• **Recorded data**:
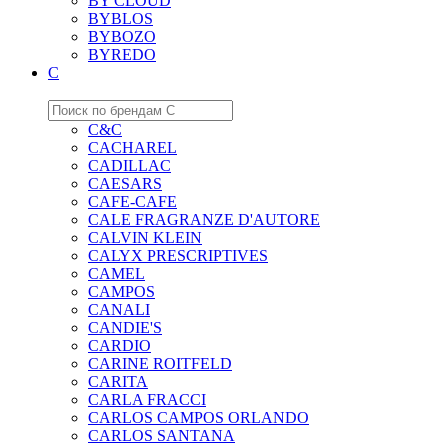
BY CLOUD
BYBLOS
BYBOZO
BYREDO
C
C&C
CACHAREL
CADILLAC
CAESARS
CAFE-CAFE
CALE FRAGRANZE D'AUTORE
CALVIN KLEIN
CALYX PRESCRIPTIVES
CAMEL
CAMPOS
CANALI
CANDIE'S
CARDIO
CARINE ROITFELD
CARITA
CARLA FRACCI
CARLOS CAMPOS ORLANDO
CARLOS SANTANA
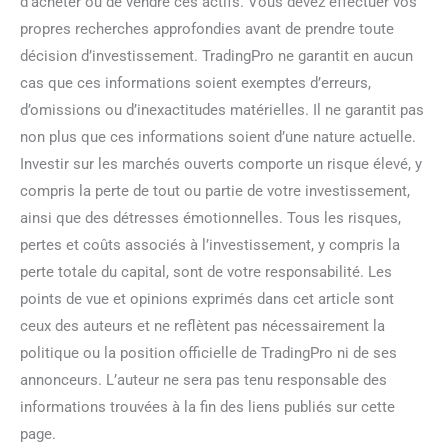
d’acheter ou de vendre ces actifs. Vous devez effectuer vos
propres recherches approfondies avant de prendre toute
décision d’investissement. TradingPro ne garantit en aucun
cas que ces informations soient exemptes d’erreurs,
d’omissions ou d’inexactitudes matérielles. Il ne garantit pas
non plus que ces informations soient d’une nature actuelle.
Investir sur les marchés ouverts comporte un risque élevé, y
compris la perte de tout ou partie de votre investissement,
ainsi que des détresses émotionnelles. Tous les risques,
pertes et coûts associés à l’investissement, y compris la
perte totale du capital, sont de votre responsabilité. Les
points de vue et opinions exprimés dans cet article sont
ceux des auteurs et ne reflètent pas nécessairement la
politique ou la position officielle de TradingPro ni de ses
annonceurs. L’auteur ne sera pas tenu responsable des
informations trouvées à la fin des liens publiés sur cette
page.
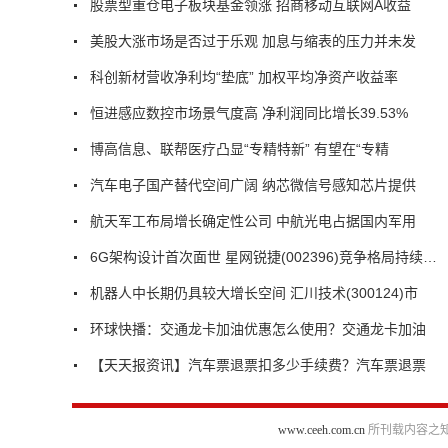
股票型重仓电子板块基金领涨 招商移动互联网A收益
美股大涨市场是否过于乐观 加息与缩表的压力并未发
科创新材营收净利均“垫底” 加权平均净资产收益率
恒进感应数控市场景气度高 净利润同比增长39.53%
博高信息、联帮医疗凸显“专精特新” 有望在“专精
汽车电子国产替代空间广阔 纳芯微信号感知芯片提供
航天军工布局增长确定性公司 中航光电占据国内军用
6G架构设计首次面世 星网锐捷(002396)竞争格局持续优化
机器人中长期仍具较大增长空间 汇川技术(300124)市
环球快播：交通龙卡加油优惠怎么使用？交通龙卡加油
【天天报资讯】汽车票退票扣多少手续费？汽车票退票
www.ceeh.com.cn
所刊载内容之知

• **Activity**:
Scan the entries above for the word "soient", then copy every line in which it occurs.

• **Output below**:
cas que ces informations soient exemptes d’erreurs,
non plus que ces informations soient d’une nature actuelle.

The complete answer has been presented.